While media debates whether data is the new oil or not, one thing is clear: Like oil, data needs a lot of processing. From Facebook to growing startups, any successful organization that handles a growing volume of data, must be able to organize, access, secure and process data to convert it into insights and decisions.
There are many tools and vendors to consider, particularly in terms of the needs of the business and the task at hand. However, regardless of the task, the goal is to ultimately find a way to make data as useful as possible while minimizing cost, risk, and resource consumption.
Data Management Software
Data management is a broad discipline, with many different focuses and tools to manage these focuses. Some vendors and softwares contain multiple functionalities and can eliminate the need for a dedicated tool. If you’re in search of a bit more background about data management, be sure to check out our blog post on the topic.

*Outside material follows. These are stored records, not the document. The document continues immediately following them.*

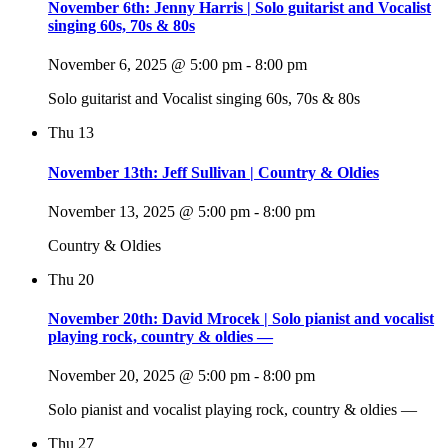
November 6th: Jenny Harris | Solo guitarist and Vocalist
singing 60s, 70s & 80s
November 6, 2025 @ 5:00 pm
-
8:00 pm
Solo guitarist and Vocalist singing 60s, 70s & 80s
Thu
13
November 13th: Jeff Sullivan | Country & Oldies
November 13, 2025 @ 5:00 pm
-
8:00 pm
Country & Oldies
Thu
20
November 20th: David Mrocek | Solo pianist and vocalist
playing rock, country & oldies —
November 20, 2025 @ 5:00 pm
-
8:00 pm
Solo pianist and vocalist playing rock, country & oldies —
Thu
27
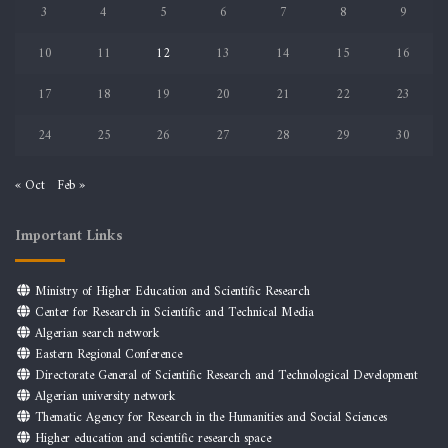
3
4
5
6
7
8
9
10
11
12
13
14
15
16
17
18
19
20
21
22
23
24
25
26
27
28
29
30
« Oct
Feb »
Important Links
Ministry of Higher Education and Scientific Research
Center for Research in Scientific and Technical Media
Algerian search network
Eastern Regional Conference
Directorate General of Scientific Research and Technological Development
Algerian university network
Thematic Agency for Research in the Humanities and Social Sciences
Higher education and scientific research space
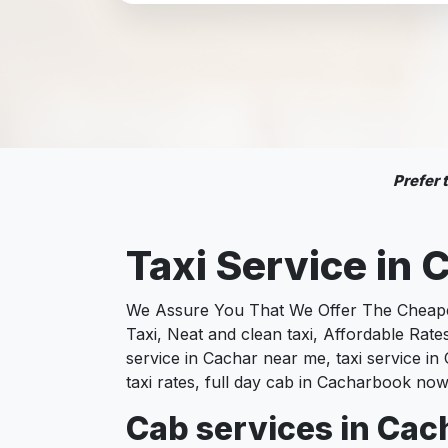
Prefer
Taxi Service in
We Assure You That We Offer The Cheapest
Taxi, Neat and clean taxi, Affordable Rat
service in Cachar near me, taxi service in 
taxi rates, full day cab in Cacharbook now
Cab services in Cach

We can structure data management software around these topics
- First, data architecture and data model design software enable companies to model their data structures
- These data structures are created in databases provided by database management companies
- An especially important topic is managing master and reference data
- Documents and other unstructured content pose challenges for especially traditional databases and various solutions facilitate their collection and analysis
- Metadata about all this data is valuable as the simplest metadata fields such as update and creation times allow companies to identify issues in their data and analyze the data creation and update process
- Once data federation (collection) begins, data quality needs to be monitored and there are numerous solutions to measure and increase data quality
- Finally, numerous solutions of differing complexity enable companies to analyze this data
Data Architecture, Analysis, and Design
Data architecture is the models, policies, or rules that govern which data is collected, how it stored, and how it is used. It is then further split into enterprise architecture or solution architecture.
Data analysis is the process of inspecting, cleansing, transforming, and modeling data in order to find useful information. Data analysis also includes data mining, statistical applications (descriptive statistics, exploratory data analysis), and a wide range of techniques for analyzing statistical data, such as hypothesis testing or regression analysis.
Data modeling defines and analyzes data requirements necessary for business processes within information systems. There are three different types of data models produced, which progress from the conceptual model, to the logical data model, and finally arrive with the physical data model.
All of these categories help to organize and map data, improving its reliability and also transparency within an organization.
Some useful tools related to these products include:
-Database management to reduce redundancy
|Teradata||1979||Public||-Big Data architecture that can be built from multiple data platforms|
|Looker||2011||Private||-Data analysis without SQL|
|Tableau||2003||Public||-Rapid ad hoc analysis without programming
-Automatic updates or live connection
Database management has a variety of objectives ranging from performance, to storage, to security and more. Tools aim to control data throughout its entire lifecycle, leading to better business intelligence and better decision making.
Some general tasks that should be met with the right database management software include:
- Application tuning
- Response time testing
- Throughput testing
- Performance management
It is important to keep in mind the difference between DBMS and RDBMS. DBMS is a general term for different types of database management technologies that have been developed over the last 50 years. In the 1970’s, a relational database management system (RDBMS) was born and quickly became the dominant technology in the field. The most important factor in RDBMS is its row-based table structure that can connect related data elements, which is achieved via database normalization. Since 2000s, non-relational or no-SQL databases like MongoDB started gaining popularity but relational databases are still important for storing structured data.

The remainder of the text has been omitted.